:: INFORMATION ::

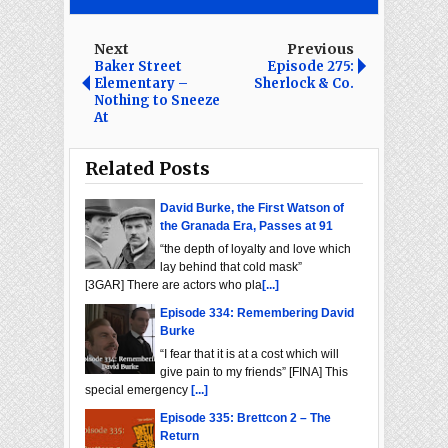
Next
Previous
Baker Street
Episode 275:
Elementary –
Sherlock & Co.
Nothing to Sneeze
At
Related Posts
David Burke, the First Watson of
the Granada Era, Passes at 91
“the depth of loyalty and love which
lay behind that cold mask”
[3GAR] There are actors who pla
[...]
Episode 334: Remembering David
Burke
“I fear that it is at a cost which will
give pain to my friends” [FINA] This
special emergency
[...]
Episode 335: Brettcon 2 – The
Return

:::

● **TASK TO CARRY OUT**: What is needed is every line of the records that contains the word "David".

● **PROBLEM SOLUTION**:
David Burke, the First Watson of
Episode 334: Remembering David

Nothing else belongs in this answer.